(Collected data)
----

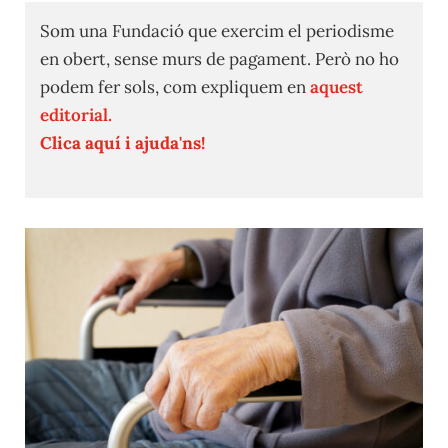
Som una Fundació que exercim el periodisme
en obert, sense murs de pagament. Però no ho
podem fer sols, com expliquem en
aquest
editorial.
Clica aquí i ajuda'ns!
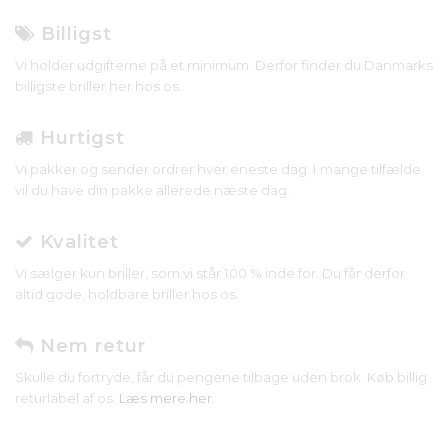
Billigst
Vi holder udgifterne på et minimum. Derfor finder du Danmarks
billigste briller her hos os.
Hurtigst
Vi pakker og sender ordrer hver eneste dag. I mange tilfælde
vil du have din pakke allerede næste dag.
Kvalitet
Vi sælger kun briller, som vi står 100 % inde for. Du får derfor
altid gode, holdbare briller hos os.
Nem retur
Skulle du fortryde, får du pengene tilbage uden brok. Køb billig
returlabel af os.
Læs mere her
.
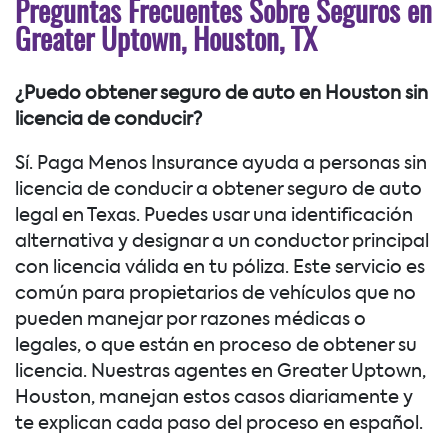
Preguntas Frecuentes Sobre Seguros en
Greater Uptown, Houston, TX
¿Puedo obtener seguro de auto en Houston sin
licencia de conducir?
Sí. Paga Menos Insurance ayuda a personas sin
licencia de conducir a obtener seguro de auto
legal en Texas. Puedes usar una identificación
alternativa y designar a un conductor principal
con licencia válida en tu póliza. Este servicio es
común para propietarios de vehículos que no
pueden manejar por razones médicas o
legales, o que están en proceso de obtener su
licencia. Nuestras agentes en Greater Uptown,
Houston, manejan estos casos diariamente y
te explican cada paso del proceso en español.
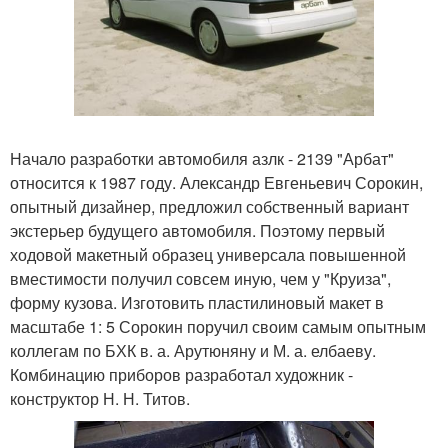
Начало разработки автомобиля азлк - 2139 "Арбат"
относится к 1987 году. Александр Евгеньевич Сорокин,
опытный дизайнер, предложил собственный вариант
экстерьер будущего автомобиля. Поэтому первый
ходовой макетный образец универсала повышенной
вместимости получил совсем иную, чем у "Круиза",
форму кузова. Изготовить пластилиновый макет в
масштабе 1: 5 Сорокин поручил своим самым опытным
коллегам по БХК в. а. Арутюняну и М. а. елбаеву.
Комбинацию приборов разработал художник -
конструктор Н. Н. Титов.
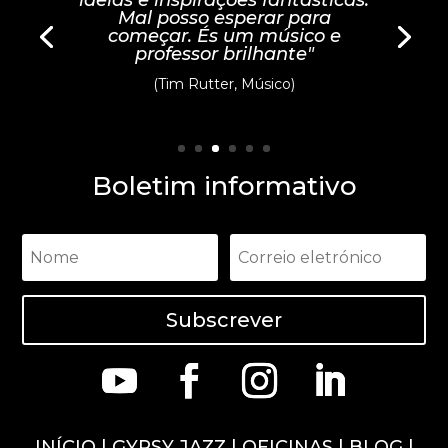
Mal posso esperar para
começar. És um músico e
professor brilhante"
(Tim Rutter, Músico)
Boletim informativo
Subscrever
INÍCIO
|
GYPSY JAZZ
|
OFICINAS
|
BLOG
|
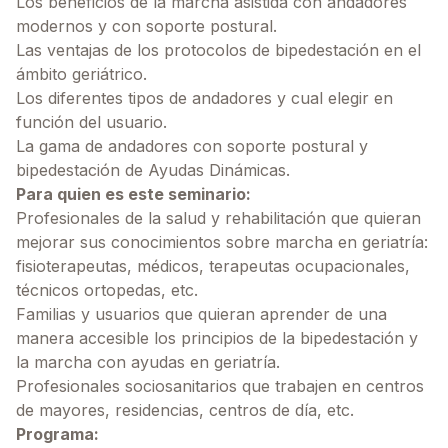
Los beneficios de la marcha asistida con andadores
modernos y con soporte postural.
Las ventajas de los protocolos de bipedestación en el
ámbito geriátrico.
Los diferentes tipos de andadores y cual elegir en
función del usuario.
La gama de andadores con soporte postural y
bipedestación de Ayudas Dinámicas.
Para quien es este seminario:
Profesionales de la salud y rehabilitación que quieran
mejorar sus conocimientos sobre marcha en geriatría:
fisioterapeutas, médicos, terapeutas ocupacionales,
técnicos ortopedas, etc.
Familias y usuarios que quieran aprender de una
manera accesible los principios de la bipedestación y
la marcha con ayudas en geriatría.
Profesionales sociosanitarios que trabajen en centros
de mayores, residencias, centros de día, etc.
Programa:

----

Look through the entries. Copy out each line with "Greater" in it.

Greater Uptown, Houston, TX
licencia. Nuestras agentes en Greater Uptown,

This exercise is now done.